● **Exercise aim**: Return all of the entries exactly, but do not include the pictures.

*** Opening Input data ***

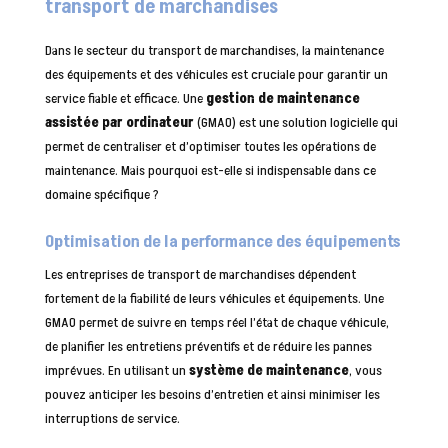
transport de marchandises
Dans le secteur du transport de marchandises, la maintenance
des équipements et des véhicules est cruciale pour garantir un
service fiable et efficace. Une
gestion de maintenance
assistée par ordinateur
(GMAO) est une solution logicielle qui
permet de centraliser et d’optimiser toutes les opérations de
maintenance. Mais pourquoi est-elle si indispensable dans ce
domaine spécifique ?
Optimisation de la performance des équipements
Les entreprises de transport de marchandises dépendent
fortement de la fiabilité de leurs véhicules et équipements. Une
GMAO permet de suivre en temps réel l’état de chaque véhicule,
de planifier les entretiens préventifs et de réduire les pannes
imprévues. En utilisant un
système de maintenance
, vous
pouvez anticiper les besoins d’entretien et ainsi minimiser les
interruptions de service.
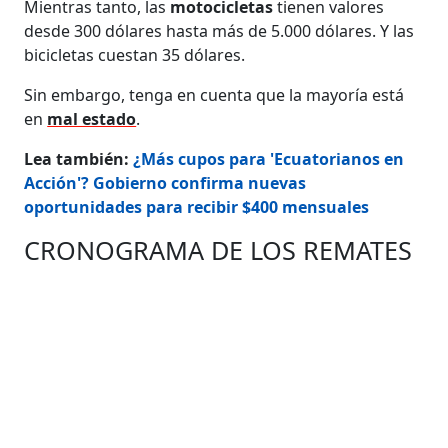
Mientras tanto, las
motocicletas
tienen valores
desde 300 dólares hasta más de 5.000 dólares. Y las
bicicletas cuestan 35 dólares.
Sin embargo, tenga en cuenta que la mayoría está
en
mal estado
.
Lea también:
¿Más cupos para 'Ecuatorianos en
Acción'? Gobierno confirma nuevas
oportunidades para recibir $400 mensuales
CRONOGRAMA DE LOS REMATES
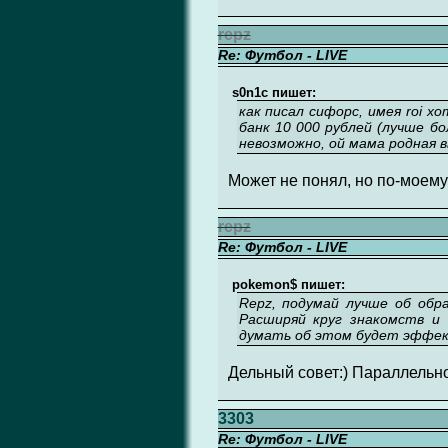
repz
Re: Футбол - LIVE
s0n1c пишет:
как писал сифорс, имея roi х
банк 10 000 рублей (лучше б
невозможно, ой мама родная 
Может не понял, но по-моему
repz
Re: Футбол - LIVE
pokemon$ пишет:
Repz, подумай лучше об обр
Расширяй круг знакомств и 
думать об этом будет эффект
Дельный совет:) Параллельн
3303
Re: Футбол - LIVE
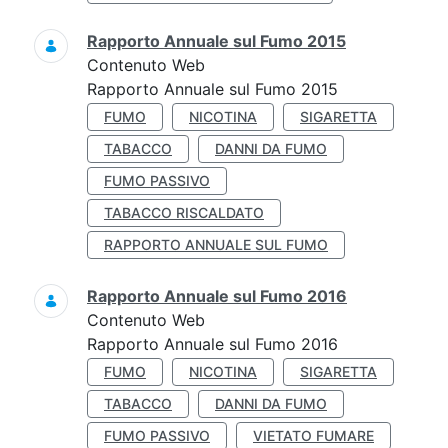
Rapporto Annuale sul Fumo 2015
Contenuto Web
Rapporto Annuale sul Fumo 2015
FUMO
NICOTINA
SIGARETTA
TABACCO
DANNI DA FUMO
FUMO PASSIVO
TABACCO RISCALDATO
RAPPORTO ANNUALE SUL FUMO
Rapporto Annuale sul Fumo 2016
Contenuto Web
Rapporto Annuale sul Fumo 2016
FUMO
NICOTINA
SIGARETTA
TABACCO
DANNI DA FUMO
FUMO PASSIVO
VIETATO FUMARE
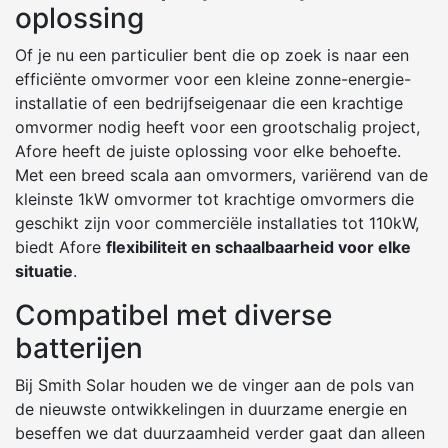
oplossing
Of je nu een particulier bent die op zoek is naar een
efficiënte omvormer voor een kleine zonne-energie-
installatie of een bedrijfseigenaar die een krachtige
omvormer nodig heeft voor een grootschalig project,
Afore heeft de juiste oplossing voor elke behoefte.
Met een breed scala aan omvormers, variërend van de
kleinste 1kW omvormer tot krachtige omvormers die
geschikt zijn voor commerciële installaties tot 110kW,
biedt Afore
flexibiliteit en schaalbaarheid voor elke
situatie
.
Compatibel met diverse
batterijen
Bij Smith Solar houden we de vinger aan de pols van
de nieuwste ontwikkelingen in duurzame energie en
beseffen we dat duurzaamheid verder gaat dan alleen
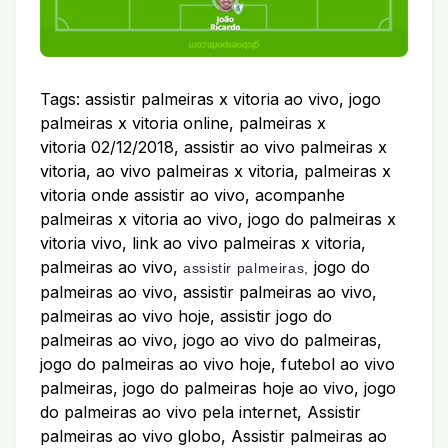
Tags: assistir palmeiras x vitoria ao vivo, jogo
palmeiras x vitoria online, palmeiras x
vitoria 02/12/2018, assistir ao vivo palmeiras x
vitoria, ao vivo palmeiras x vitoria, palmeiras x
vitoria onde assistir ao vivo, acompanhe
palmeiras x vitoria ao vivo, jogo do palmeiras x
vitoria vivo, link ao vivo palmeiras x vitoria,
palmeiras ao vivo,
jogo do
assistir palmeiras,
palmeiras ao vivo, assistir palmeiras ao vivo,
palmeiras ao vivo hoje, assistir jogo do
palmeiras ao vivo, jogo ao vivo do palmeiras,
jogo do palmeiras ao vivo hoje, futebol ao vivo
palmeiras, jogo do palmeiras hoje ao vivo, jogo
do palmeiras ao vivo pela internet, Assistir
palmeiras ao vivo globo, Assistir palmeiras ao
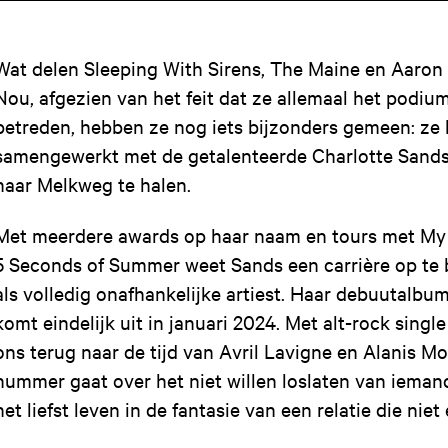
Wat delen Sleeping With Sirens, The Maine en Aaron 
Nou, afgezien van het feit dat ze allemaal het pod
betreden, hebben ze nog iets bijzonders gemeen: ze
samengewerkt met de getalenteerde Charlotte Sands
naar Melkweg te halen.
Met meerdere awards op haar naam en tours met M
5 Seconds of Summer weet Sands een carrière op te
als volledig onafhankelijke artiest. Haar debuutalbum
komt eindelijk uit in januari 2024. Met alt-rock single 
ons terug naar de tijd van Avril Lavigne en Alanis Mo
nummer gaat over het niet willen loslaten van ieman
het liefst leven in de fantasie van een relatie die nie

*** Closing Input data ***

● **Response area**:
transport de marchandises
Dans le secteur du transport de marchandises, la maintenance
des équipements et des véhicules est cruciale pour garantir un
service fiable et efficace. Une
gestion de maintenance
assistée par ordinateur
(GMAO) est une solution logicielle qui
permet de centraliser et d’optimiser toutes les opérations de
maintenance. Mais pourquoi est-elle si indispensable dans ce
domaine spécifique ?
Optimisation de la performance des équipements
Les entreprises de transport de marchandises dépendent
fortement de la fiabilité de leurs véhicules et équipements. Une
GMAO permet de suivre en temps réel l’état de chaque véhicule,
de planifier les entretiens préventifs et de réduire les pannes
imprévues. En utilisant un
système de maintenance
, vous
pouvez anticiper les besoins d’entretien et ainsi minimiser les
interruptions de service.
Mientras tanto, las
motocicletas
tienen valores
desde 300 dólares hasta más de 5.000 dólares. Y las
bicicletas cuestan 35 dólares.
Sin embargo, tenga en cuenta que la mayoría está
en
mal estado
.
Lea también:
¿Más cupos para 'Ecuatorianos en
Acción'? Gobierno confirma nuevas
oportunidades para recibir $400 mensuales
CRONOGRAMA DE LOS REMATES
repz
Re: Футбол - LIVE
s0n1c пишет:
как писал сифорс, имея roi х
банк 10 000 рублей (лучше б
невозможно, ой мама родная 
Может не понял, но по-моему
repz
Re: Футбол - LIVE
pokemon$ пишет:
Repz, подумай лучше об обр
Расширяй круг знакомств и 
думать об этом будет эффект
Дельный совет:) Параллельн
3303
Re: Футбол - LIVE
Rapporto Annuale sul Fumo 2015
Contenuto Web
Rapporto Annuale sul Fumo 2015
FUMO
NICOTINA
SIGARETTA
TABACCO
DANNI DA FUMO
FUMO PASSIVO
TABACCO RISCALDATO
RAPPORTO ANNUALE SUL FUMO
Rapporto Annuale sul Fumo 2016
Contenuto Web
Rapporto Annuale sul Fumo 2016
FUMO
NICOTINA
SIGARETTA
TABACCO
DANNI DA FUMO
FUMO PASSIVO
VIETATO FUMARE
oplossing
Of je nu een particulier bent die op zoek is naar een
efficiënte omvormer voor een kleine zonne-energie-
installatie of een bedrijfseigenaar die een krachtige
omvormer nodig heeft voor een grootschalig project,
Afore heeft de juiste oplossing voor elke behoefte.
Met een breed scala aan omvormers, variërend van de
kleinste 1kW omvormer tot krachtige omvormers die
geschikt zijn voor commerciële installaties tot 110kW,
biedt Afore
flexibiliteit en schaalbaarheid voor elke
situatie
.
Compatibel met diverse
batterijen
Bij Smith Solar houden we de vinger aan de pols van
de nieuwste ontwikkelingen in duurzame energie en
beseffen we dat duurzaamheid verder gaat dan alleen
Tags: assistir palmeiras x vitoria ao vivo, jogo
palmeiras x vitoria online, palmeiras x
vitoria 02/12/2018, assistir ao vivo palmeiras x
vitoria, ao vivo palmeiras x vitoria, palmeiras x
vitoria onde assistir ao vivo, acompanhe
palmeiras x vitoria ao vivo, jogo do palmeiras x
vitoria vivo, link ao vivo palmeiras x vitoria,
palmeiras ao vivo,
jogo do
assistir palmeiras,
palmeiras ao vivo, assistir palmeiras ao vivo,
palmeiras ao vivo hoje, assistir jogo do
palmeiras ao vivo, jogo ao vivo do palmeiras,
jogo do palmeiras ao vivo hoje, futebol ao vivo
palmeiras, jogo do palmeiras hoje ao vivo, jogo
do palmeiras ao vivo pela internet, Assistir
palmeiras ao vivo globo, Assistir palmeiras ao
Wat delen Sleeping With Sirens, The Maine en Aaron 
Nou, afgezien van het feit dat ze allemaal het pod
betreden, hebben ze nog iets bijzonders gemeen: ze
samengewerkt met de getalenteerde Charlotte Sands
naar Melkweg te halen.
Met meerdere awards op haar naam en tours met M
5 Seconds of Summer weet Sands een carrière op te
als volledig onafhankelijke artiest. Haar debuutalbum
komt eindelijk uit in januari 2024. Met alt-rock single 
ons terug naar de tijd van Avril Lavigne en Alanis Mo
nummer gaat over het niet willen loslaten van ieman
het liefst leven in de fantasie van een relatie die nie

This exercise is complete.